Or use a local hook if you already have drift installed:

# .pre-commit-config.yaml
repos:
  - repo: local
    hooks:
      - id: drift
        name: drift
        entry: drift check --fail-on high
        language: system
        pass_filenames: false
        always_run: true

CI gate (local):

drift check --fail-on none    # report-only
drift check --fail-on high    # block on high-severity findings

More: Configuration · Team Rollout

Is drift a good fit?

Drift is a strong fit for:

  • Python teams using AI coding tools in repositories where architecture matters
  • repositories with 20+ files and recurring refactors across modules
  • teams that want deterministic architectural feedback in local runs and CI

Wait or start more cautiously if:

  • the repository is tiny and a few findings would dominate the score
  • you need bug finding, security review, or type-safety enforcement rather than structural analysis
  • Python 3.11+ is not available in your local and CI execution path yet

The safest rollout path is progressive:

  1. Start with drift analyze locally and review the top findings.
  2. Add drift check --fail-on none in CI as report-only discipline.
  3. Gate only on high findings once the team understands the output.
  4. Ignore generated or vendor code and tune config only after reviewing real findings in your repo.

Trust and limitations

Drift's analysis pipeline is deterministic and its benchmark artifacts are published in the repository, so claims can be inspected rather than trusted on assertion.
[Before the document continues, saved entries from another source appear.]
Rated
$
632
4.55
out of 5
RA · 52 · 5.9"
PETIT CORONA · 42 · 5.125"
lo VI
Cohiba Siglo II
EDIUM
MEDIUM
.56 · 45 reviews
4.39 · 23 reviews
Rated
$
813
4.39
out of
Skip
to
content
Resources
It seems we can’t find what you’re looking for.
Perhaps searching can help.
  • Deterministic pipeline: no LLMs in detection — same input produces the same output.
  • Benchmarked: precision upper-bound estimate on a historical v0.5.0 ground-truth baseline (77 % strict / 95 % lenient, score-weighted sample of 286 findings, 5 repos). 88 % mutation recall on a controlled benchmark (15/17 patterns, 10 signal types). These numbers apply to historical benchmark models and have not been revalidated for the current signal set.
  • Single-rater caveat: ground-truth classification is not yet independently replicated.
  • Small-repo noise: repositories with few files can produce noisy scores. Auto-calibration mitigates but does not eliminate this.
  • Temporal signals depend on clone depth and git history quality.
  • The composite score is orientation, not a verdict. Interpret deltas via drift trend, not isolated snapshots.
Interpreting the score

The drift score measures loss of structural coherence, not code quality.
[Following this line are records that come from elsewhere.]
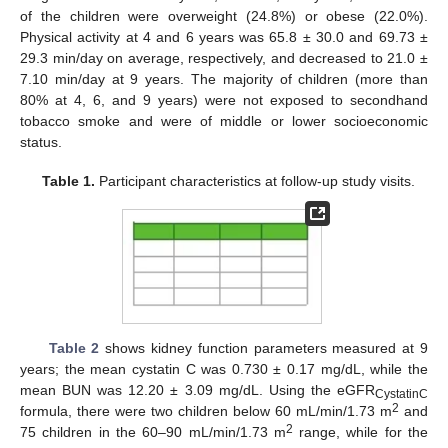
of the children were overweight (24.8%) or obese (22.0%).
Physical activity at 4 and 6 years was 65.8 ± 30.0 and 69.73 ±
29.3 min/day on average, respectively, and decreased to 21.0 ±
7.10 min/day at 9 years. The majority of children (more than
80% at 4, 6, and 9 years) were not exposed to secondhand
tobacco smoke and were of middle or lower socioeconomic
status.
Table 1.
Participant characteristics at follow-up study visits.
Table 2
shows kidney function parameters measured at 9
years; the mean cystatin C was 0.730 ± 0.17 mg/dL, while the
mean BUN was 12.20 ± 3.09 mg/dL. Using the eGFR
CystatinC
2
formula, there were two children below 60 mL/min/1.73 m
and
2
75 children in the 60–90 mL/min/1.73 m
range, while for the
  • Interpret deltas, not snapshots. Use drift trend to track changes over time. A single score in isolation has limited meaning.
  • Temporary increases are expected during migrations. Two coexisting patterns (old and new) will raise PFS/MDS signals. This is the migration happening, not a problem.
  • Deliberate polymorphism is not erosion. Strategy, Adapter, and Plugin patterns produce structural similarity that MDS flags as duplication. Findings include a deliberate_pattern_risk hint — verify intent before acting.
  • The score rewards reduction, not correctness. Deleting code lowers the score just like refactoring does. Do not optimize for a low score — optimize for understood, intentional structure.

Without layer_boundaries in drift.yaml, drift detects emergent drift — structural patterns that diverge without explicit prohibition. With configured layer_boundaries, drift additionally performs conformance checking against a defined architecture. Both modes are complementary.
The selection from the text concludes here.